I give up, yanking the keys from Riley’s truck and sliding from the driver’s seat in one swift movement, slamming the door closed hard behind me. The guard is holding his radio in front of his body, either waiting for someone to answer, or watching to see what I do—if I bolt. This school is run like a prison. I guess it has to be. I don’t know.
“Found it,” I say, as I pass him.
He hasn’t radioed yet, and my walking back inside seems to have cooled everything. I hold up a folded-up piece of paper that I pulled from the pocket of my jeans. It’s the questionnaire from Ms. Beaumont that I haven’t looked at since I got a second copy of it. I should throw it away, but it would seem weird to do it now, right after I supposedly “found it.”
My hands sink deep into my pockets, and I cruise back into class while Ms. Forte is drawing lines through words on the white board. The front of the room looks like a word jumble, and I realize from the amount of writing, I’ve been gone for a while.
One hand is propped on her hip while her other hand holds out an uncapped marker. Her eyes follow me as I make my way from the doorway hook where I hang the restroom pass down the row to my empty desk. My things are still here, which helps my story, so I go with it, holding up a hand in a silent apology for the interruption then pressing it on my stomach to fake that I’m sick. I match it with puffed cheeks that sell my point, and Ms. Forte rolls her eyes and returns to the board. The second she does I slide my palm along the desk with Riley’s keys cupped underneath. When I don’t feel her touch right away, I look at her and glance from her eyes to my palm, urging her to take her keys.
“I can’t drive a stick,” I whisper. Her mouth pinches in the corner, I think just disappointed that she wasn’t able to help me.

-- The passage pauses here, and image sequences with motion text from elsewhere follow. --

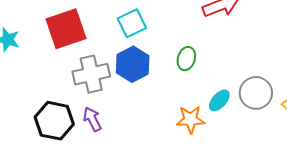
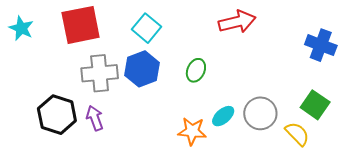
cyan square: (132, 23) -> (147, 28), turned -32

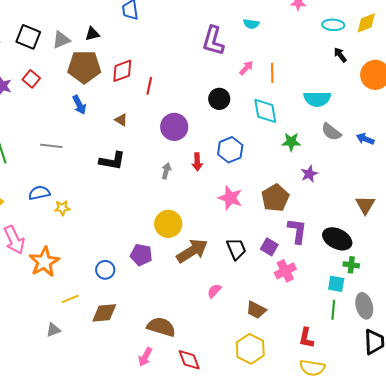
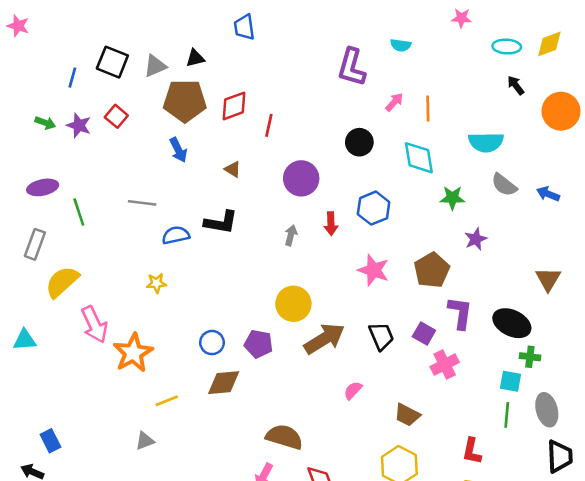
blue semicircle: (39, 193) -> (176, 235), moved
blue circle: (105, 270) -> (212, 343), moved
brown diamond: (104, 313) -> (224, 383), moved

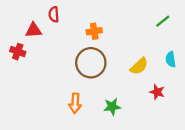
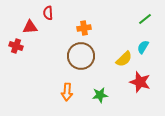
cyan semicircle: (171, 59) -> (143, 47), moved, turned 40
red star: (157, 92) -> (140, 82), size x1.5

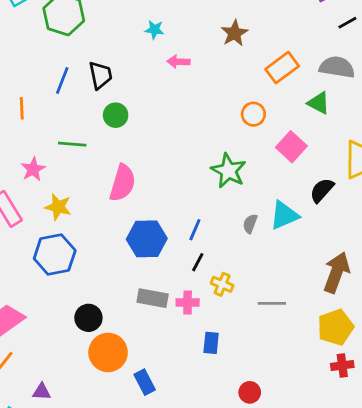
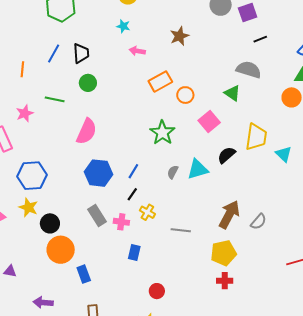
orange rectangle: (282, 68) -> (160, 81), moved
yellow star: (58, 207) -> (28, 207), moved
gray rectangle: (153, 298) -> (97, 216), turned 40

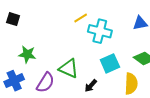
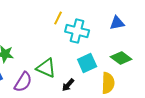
yellow line: (81, 18) -> (58, 18), turned -32

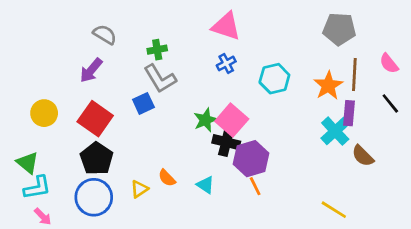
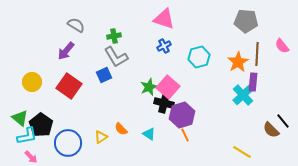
black line: (390, 103) -> (283, 121), moved
brown semicircle: (363, 156) -> (271, 130), moved
black pentagon: (97, 159) -> (41, 125), moved

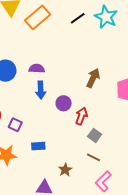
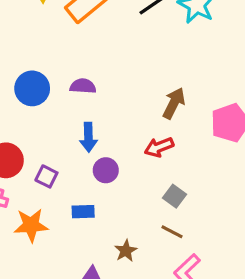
blue arrow: (41, 90) -> (88, 137), moved
purple circle: (64, 103) -> (106, 170), moved
red arrow: (81, 116) -> (159, 147), moved, turned -132

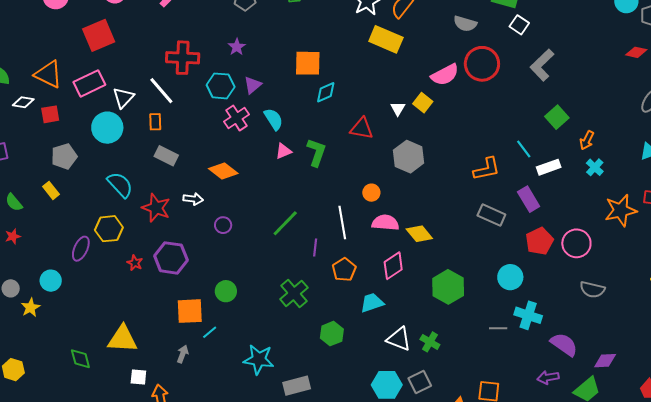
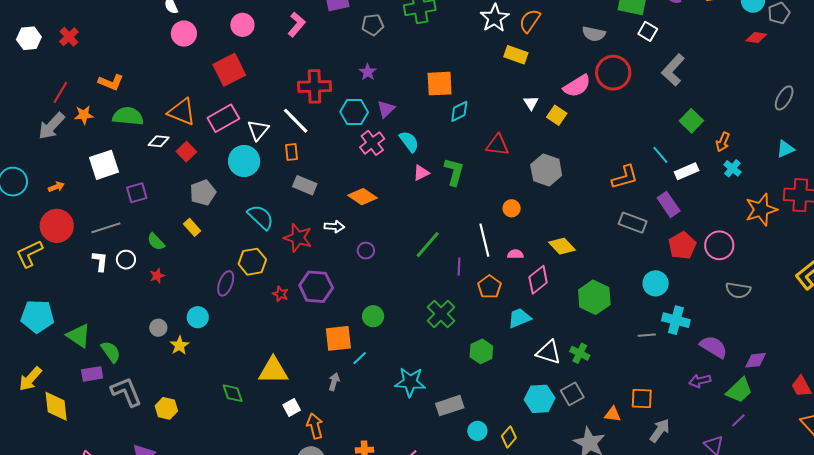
yellow rectangle: (386, 39) -> (516, 55), size x0.7
red diamond: (636, 52) -> (756, 38), moved
white triangle: (398, 109) -> (531, 103), moved
red square: (50, 114) -> (186, 152), turned -30
pink semicircle: (385, 223) -> (515, 254), moved, size x0.6
white square: (138, 377) -> (292, 407), turned -30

She slides her hand toward me to take her keys back, grazing my hand with her fingers as she does. I don’t know why my own fingers curl into hers just before she slips away, but suddenly we’re both frozen in this brief touch that I am instantly desperate to hold onto. My eyes flit up to her face, and her own are widened and focused on our hands. A slight twitch of her finger paints my skin like a feather, and I react by quickly pulling away. She pulls her keys into her lap and holds onto them for the rest of the lesson.

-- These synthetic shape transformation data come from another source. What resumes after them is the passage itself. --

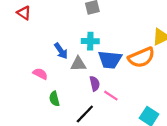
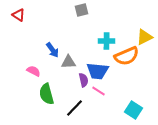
cyan cross: (90, 41) -> (107, 41), moved
blue trapezoid: (110, 60) -> (98, 71), moved
green semicircle: (54, 99) -> (47, 94), size x1.5

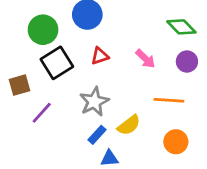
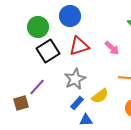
red triangle: (100, 56) -> (79, 46), size x1.5
brown square: (20, 85) -> (21, 103), moved

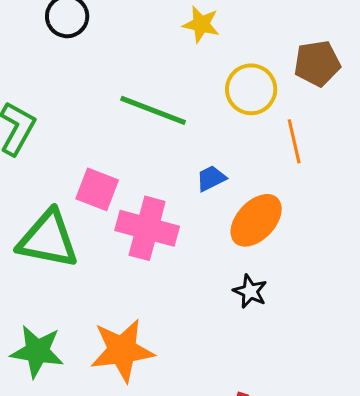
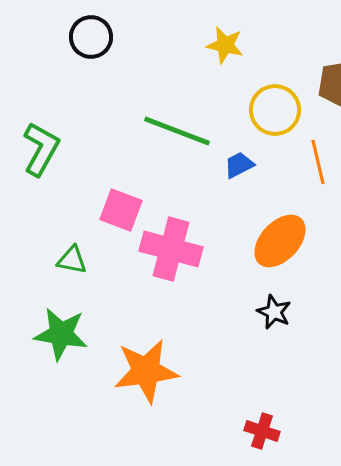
blue trapezoid: (211, 178) -> (239, 165), moved
green triangle: (48, 239) -> (72, 260), size x0.5
green star: (37, 351) -> (61, 334), moved

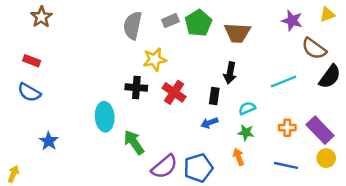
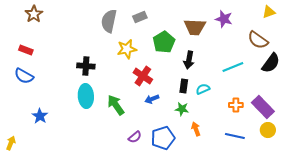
purple star: (292, 21) -> (224, 19), moved
green pentagon: (198, 23) -> (164, 42), moved
black cross: (136, 88) -> (86, 66), moved
black rectangle: (214, 96) -> (184, 86), moved
blue arrow: (209, 123) -> (152, 99), moved
green star: (246, 133) -> (182, 109), moved
green arrow: (134, 142) -> (116, 105), moved
purple semicircle: (164, 167) -> (135, 137), size x0.6

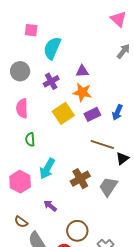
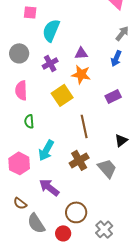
blue arrow: (117, 112) -> (116, 58), moved
purple rectangle: (92, 114) -> (113, 96), moved
brown line: (102, 145) -> (84, 126), moved, turned 60
gray trapezoid: (108, 187) -> (107, 168), turned 105
purple arrow: (50, 206) -> (49, 187), size x1.5

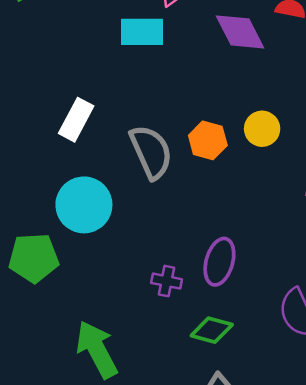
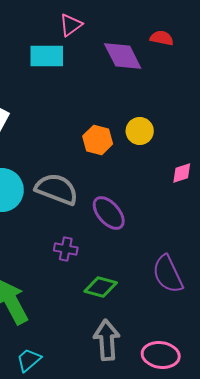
gray semicircle: (151, 152) -> (57, 189), moved, turned -45
purple ellipse: (219, 262) -> (109, 213), moved, turned -57

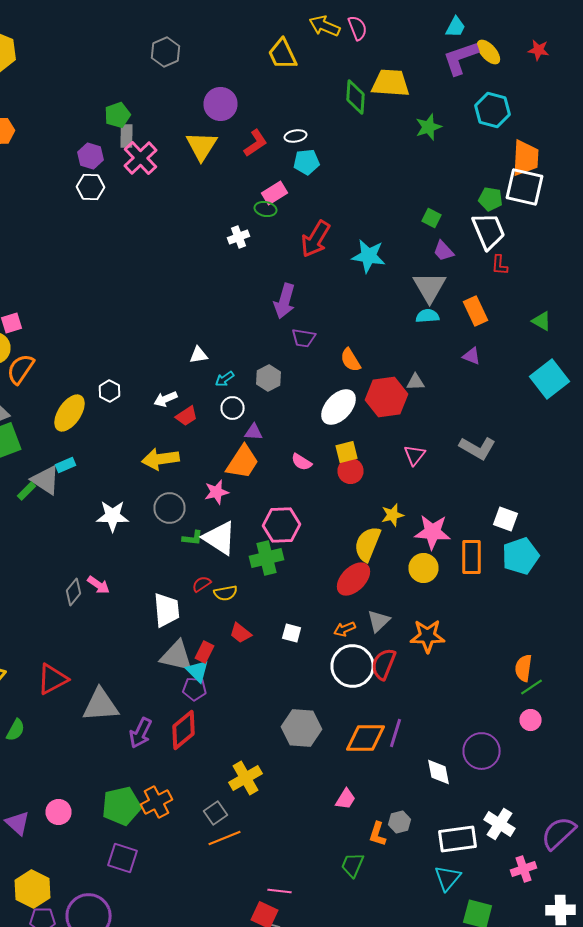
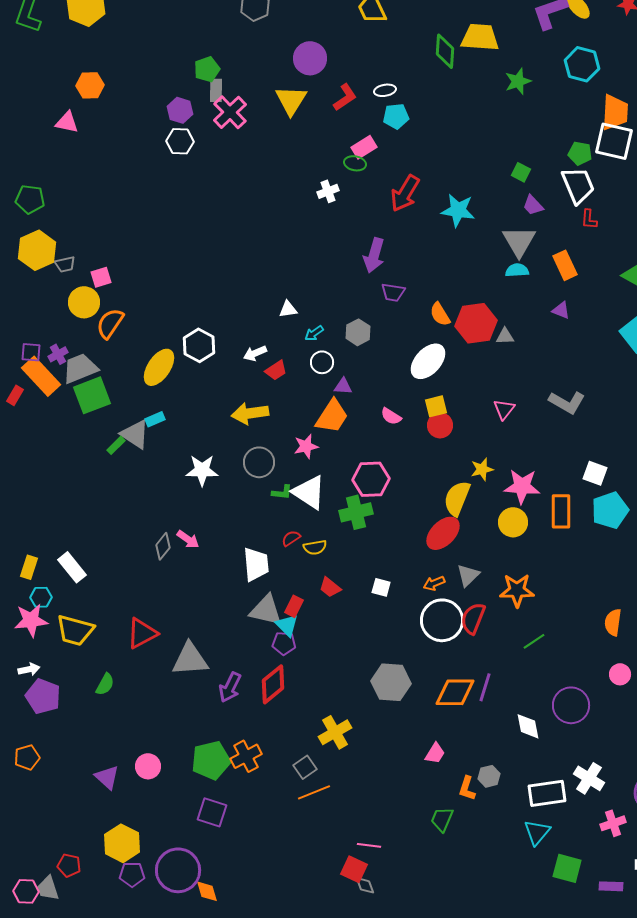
white hexagon: (110, 391) -> (199, 345), size x1.5
red hexagon: (386, 397) -> (476, 323), moved
green line: (532, 687) -> (534, 641), moved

Our journals are passed out when Ms. Forte is done, and she gives us directions for today’s assignment. She asks for a poem, and all I can think about is the rap song that was playing under Dub’s voice when he told me Joker was out.
Boy gotta gun, think it gonna make him gangster,
But I say no sir, cuz I can cap you faster.
Joker isn’t fast. Dub’s faster.
I scribble the lyrics down and underneath give credit to DC Combs, the author. I read them over and over and continue the song’s bleak message in my head while my arms and legs grow more restless. After ten minutes of imagining the worst for my friend, I give in to the temptation to answer that last burning suspicion I have.
How dirty was Joker?
The classroom is quiet enough to hear the crackling of the ductwork inside the school ceiling and walls, but it’s as good of a time as any. I grip my backpack strap and step away from my desk in one smooth stride, slinging my bag over my shoulder and marching through the widest row of desks until I reach the door.
“Tristan!”
I hear my name being called, and I’m honestly not sure if it’s Ms. Forte or Riley yelling for me. Neither of them will catch me, though. I break into a sprint the moment my feet hit the hallway, and I push through the back door, speed by the guard and lift myself over the fence with one hand and a kick of my legs in the air.